Beginning with the line that contains "только лечение уже развившихся заболеван", restate each line below through the final one exactly, and exclude the pictures.

**Listed entries:**
========================================================================
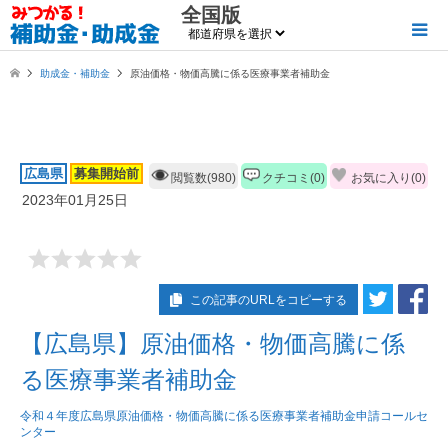
全国版
助成金・補助金
原油価格・物価高騰に係る医療事業者補助金
広島県
募集開始前
閲覧数(980)
クチコミ(0)
お気に入り(
0
)
2023年01月25日
この記事のURLをコピーする
【広島県】原油価格・物価高騰に係
る医療事業者補助金
令和４年度広島県原油価格・物価高騰に係る医療事業者補助金申請コールセ
ンター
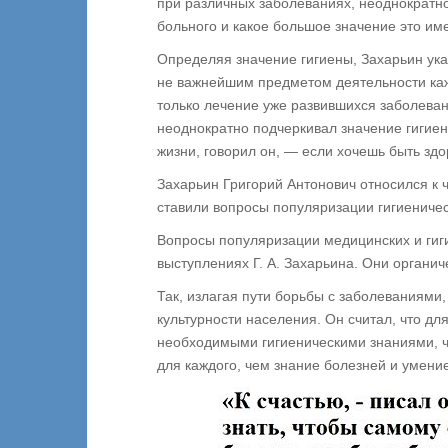
при различных заболеваниях, неоднократно
больного и какое большое значение это име
Определяя значение гигиены, Захарьин ука
не важнейшим предметом деятельности кажд
только лечение уже развившихся заболеван
неоднократно подчеркивал значение гигиен
жизни, говорил он, — если хочешь быть зд
Захарьин Григорий Антонович относился к 
ставили вопросы популяризации гигиеничес
Вопросы популяризации медицинских и гиги
выступлениях Г. А. Захарьина. Они органиче
Так, излагая пути борьбы с заболеваниями
культурности населения. Он считал, что д
необходимыми гигиеническими знаниями, ч
для каждого, чем знание болезней и умение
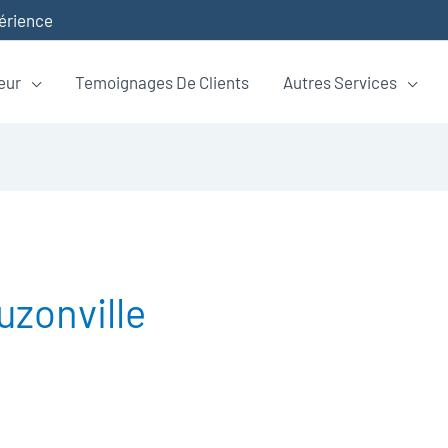
périence
eur
Temoignages De Clients
Autres Services
uzonville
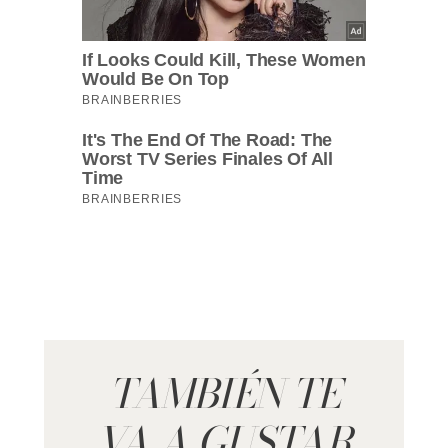
TAMBIÉN TE
VA A GUSTAR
========================================================================
**Your response:**
только лечение уже развившихся заболеван
неоднократно подчеркивал значение гигиен
жизни, говорил он, — если хочешь быть зд
Захарьин Григорий Антонович относился к 
ставили вопросы популяризации гигиеничес
Вопросы популяризации медицинских и гиги
выступлениях Г. А. Захарьина. Они органиче
Так, излагая пути борьбы с заболеваниями
культурности населения. Он считал, что д
необходимыми гигиеническими знаниями, ч
для каждого, чем знание болезней и умение
périence
eur
Temoignages De Clients
Autres Services
uzonville
TAMBIÉN TE
VA A GUSTAR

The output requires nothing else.